Softly As I Leave You, by the Dutch team of Paul Lightfoot and Sol León, returned for a second run with Morphoses, featuring Drew Jacoby and Rubinald Pronk in expressionistic solos of personal angst and a seduction duet. Trapped in a narrow box at the beginning, Jacoby escaped, then lured Pronk into the booth. She was scrambling along the outside of it when the lights went out.
Alexei Ratmansky’s Boléro wasn’t new, but it confirmed the choreographer’s great gift for combining craft with human warmth and kinship. I thought dances to Ravel’s Boléro ought to be banned forever. Those kitschy 15 minutes of variations on a theme of RUMP-pa pa pa paahhhRump.RUMP-pa pa pa nag at me for days afterward like a twisted ankle. But Ratmansky’s dance created a visual analogy to the way the insistent ground bass holds the whole musical structure together.

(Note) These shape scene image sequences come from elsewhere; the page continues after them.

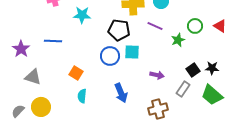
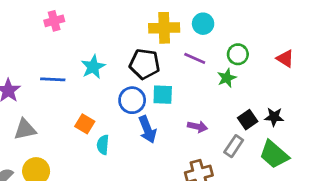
cyan star: (82, 15) -> (93, 67), moved, turned -30
green circle: (195, 26) -> (238, 54), moved
gray triangle: (33, 77) -> (25, 129), turned -30
blue arrow: (121, 93) -> (147, 129), moved
cyan semicircle: (82, 96) -> (103, 145), moved

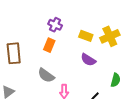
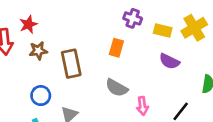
purple cross: (55, 25) -> (133, 18), moved

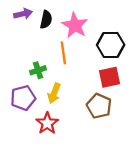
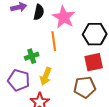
purple pentagon: (23, 98) -> (19, 80), turned 30
brown pentagon: (99, 106) -> (85, 87), turned -30

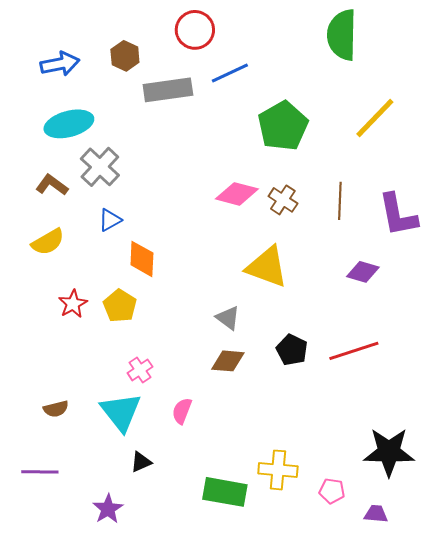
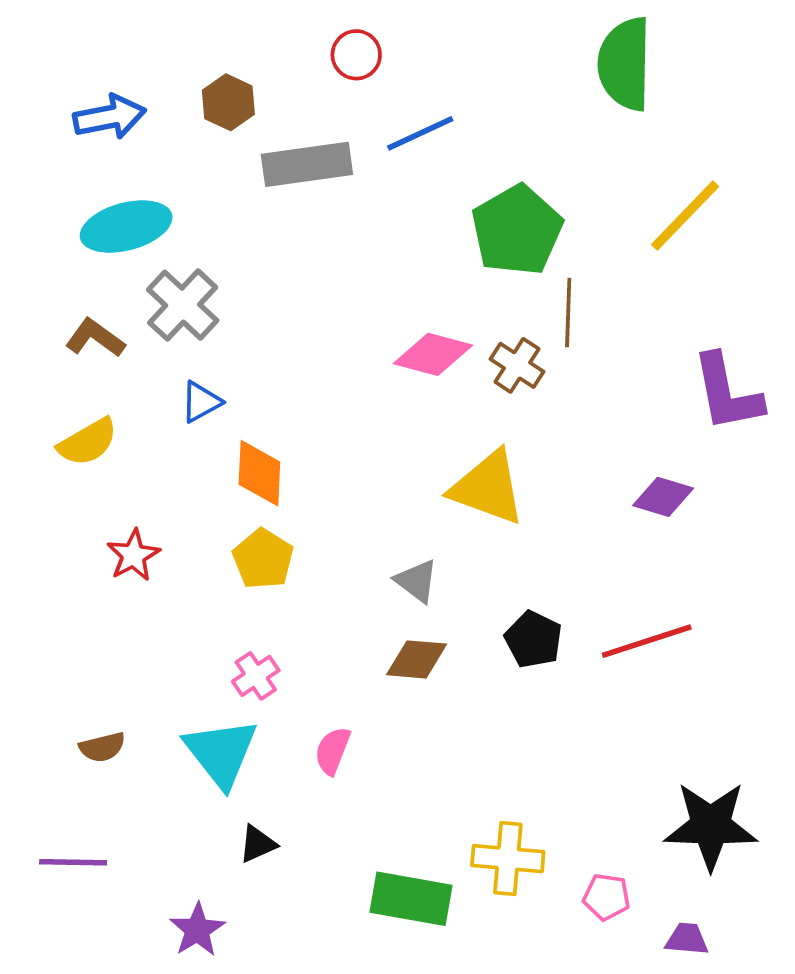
red circle: (195, 30) -> (356, 55), size x0.7
brown line: (340, 201) -> (568, 312), moved
yellow pentagon: (120, 306) -> (263, 559), moved

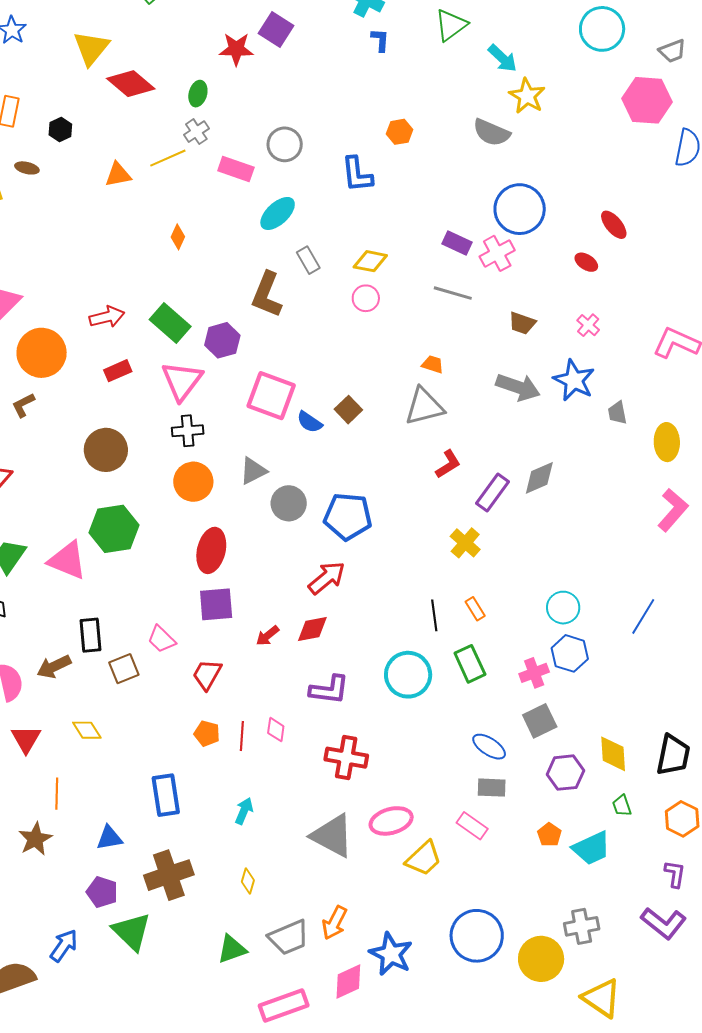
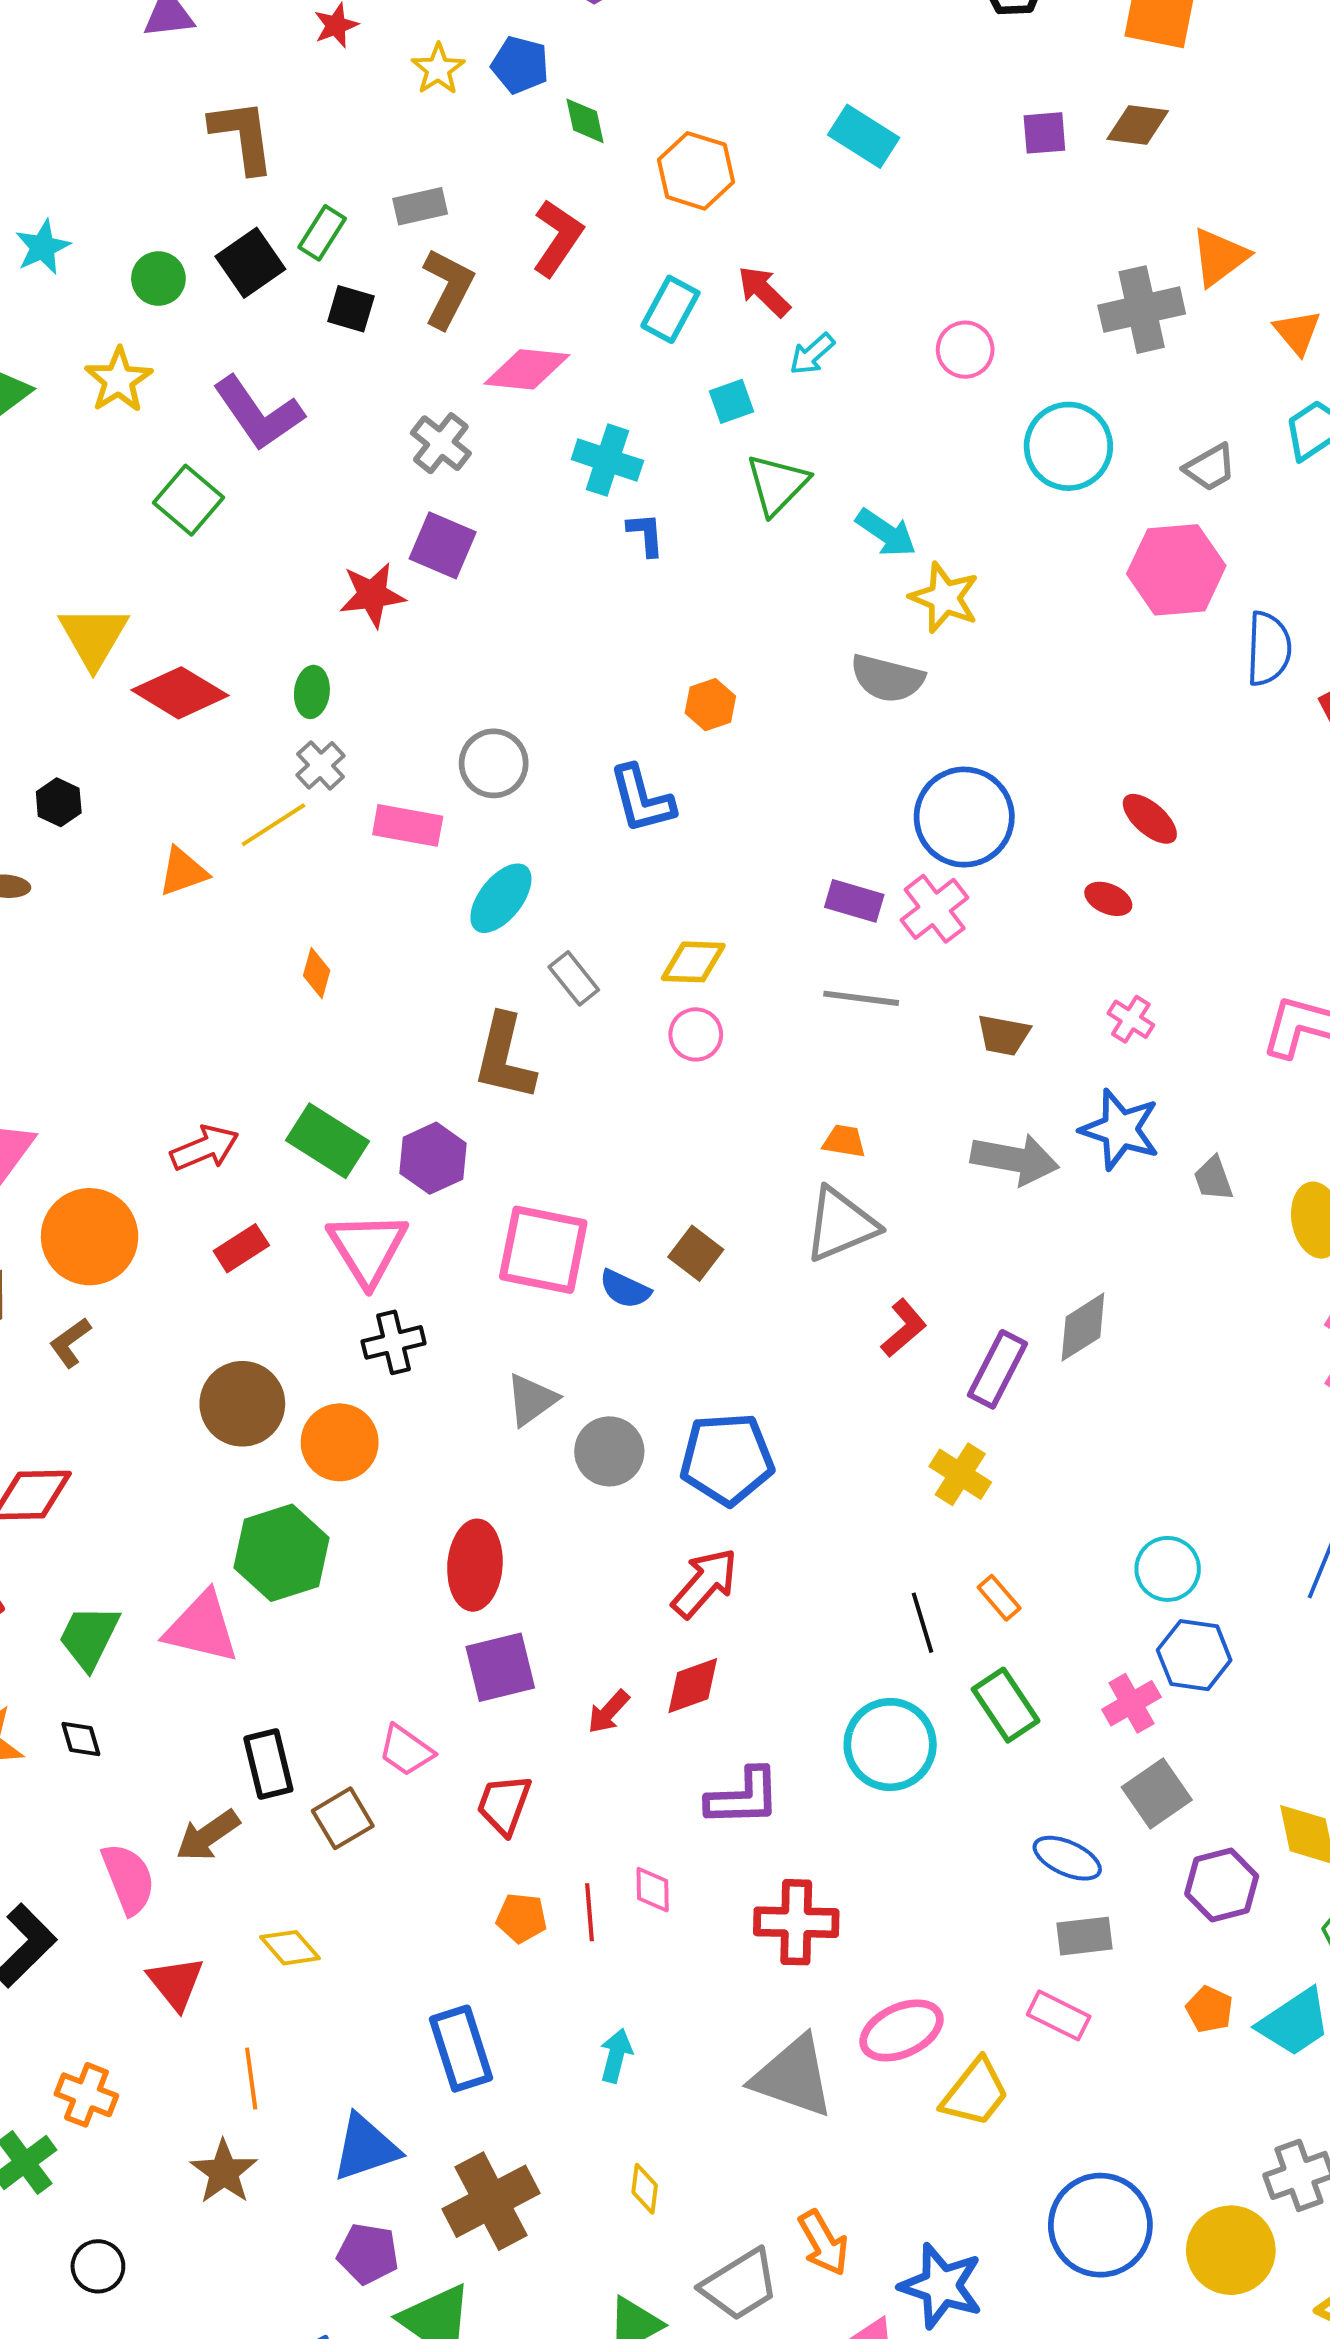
orange circle: (193, 482) -> (340, 1442), moved
blue triangle: (109, 838) -> (366, 2148), size x1.4
orange arrow: (335, 923) -> (823, 2243), turned -48

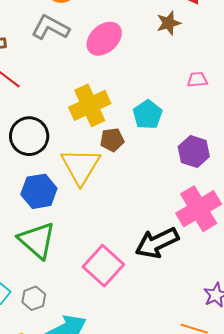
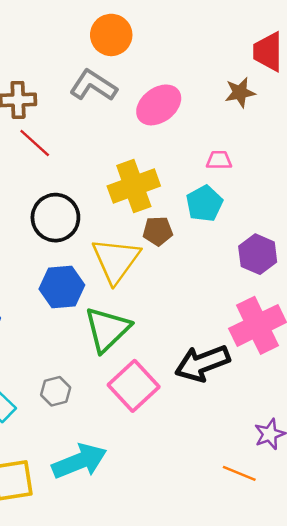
pink trapezoid: (197, 80) -> (219, 160), moved
green triangle: (37, 240) -> (107, 329), moved, turned 30
gray hexagon: (34, 298) -> (56, 391), moved

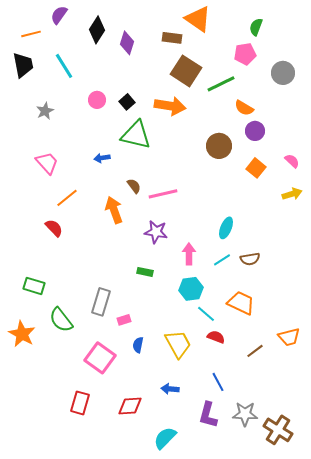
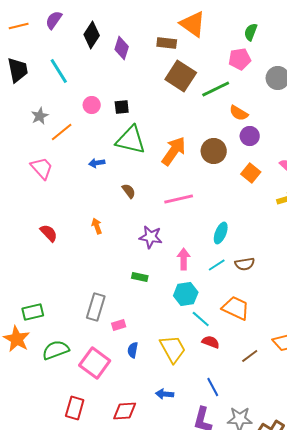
orange line: (31, 34) -> (19, 26), moved
black square: (127, 102) -> (122, 107), turned 35
orange arrow: (170, 106) -> (174, 151), moved, turned -64
pink line: (163, 194) -> (179, 199), moved
orange line: (67, 198) -> (62, 132), moved
orange arrow: (114, 210) -> (97, 226), moved, size x0.6
green rectangle: (34, 286) -> (33, 312), moved, turned -30
green semicircle: (61, 320) -> (56, 350), moved, turned 108

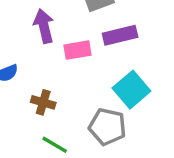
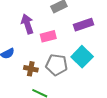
purple rectangle: (120, 35) -> (83, 25), moved
gray pentagon: (107, 127) -> (57, 65), moved

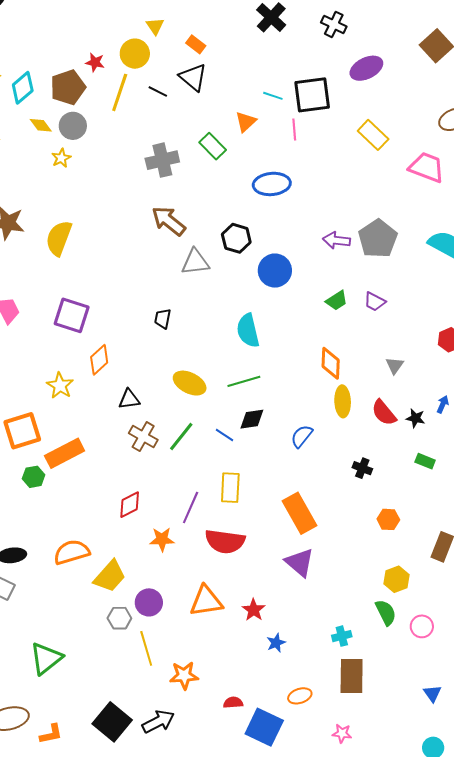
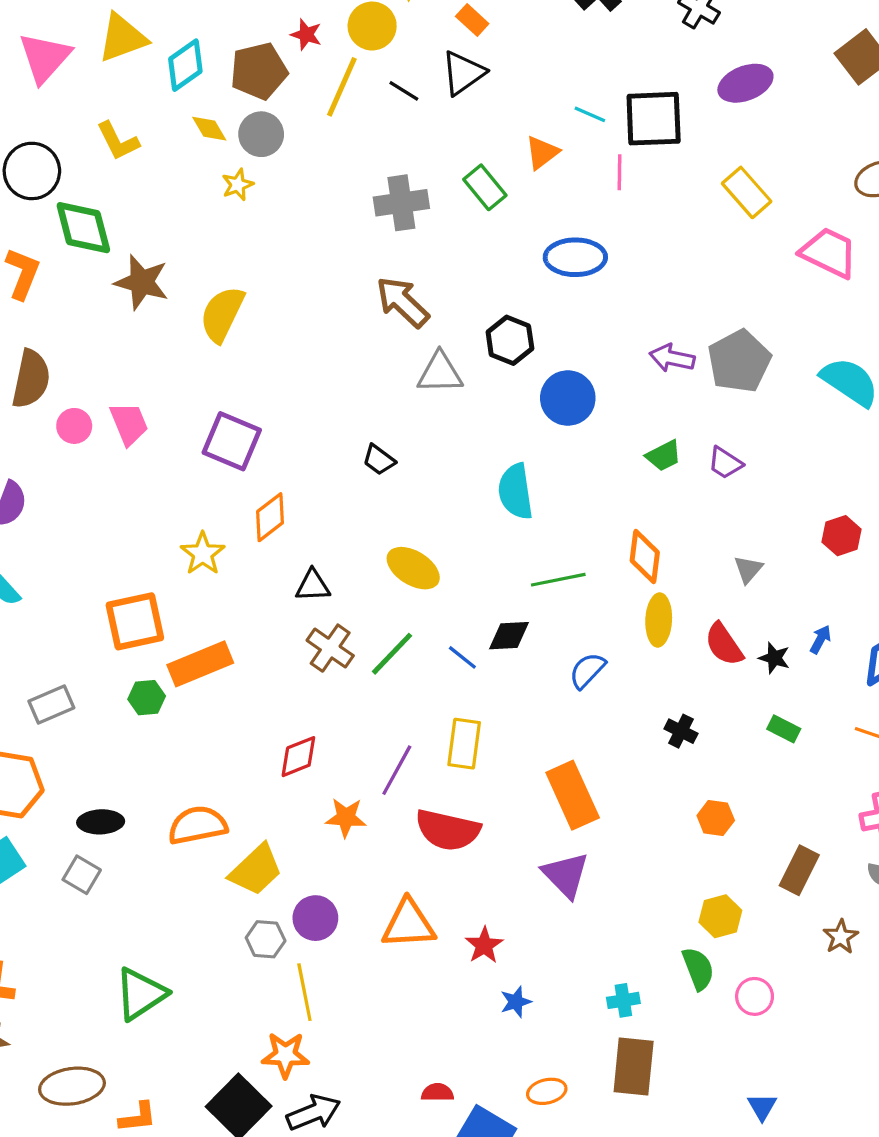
black triangle: (193, 77) -> (463, 73), turned 40
black trapezoid: (163, 319) -> (379, 460), turned -70
green line: (244, 381) -> (558, 580), moved
orange star: (184, 676) -> (285, 1055), moved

The dancers, only six of them, formed a unison coalition at the beginning. In ones and twos, they broke away to dance independently, but they always returned to the group, remnants of which seemed to be in motion somewhere in the background all the time. This sounds like any standard piece of ensemble choreography, but it’s the way Ratmansky engineers these comings and goings that makes them seem like casual, social passages instead of platforms to display dancing. It’s the way he makes the individuals reflect or contrast with the group while reminding us always that they’re part of a bigger community that marks him as an original.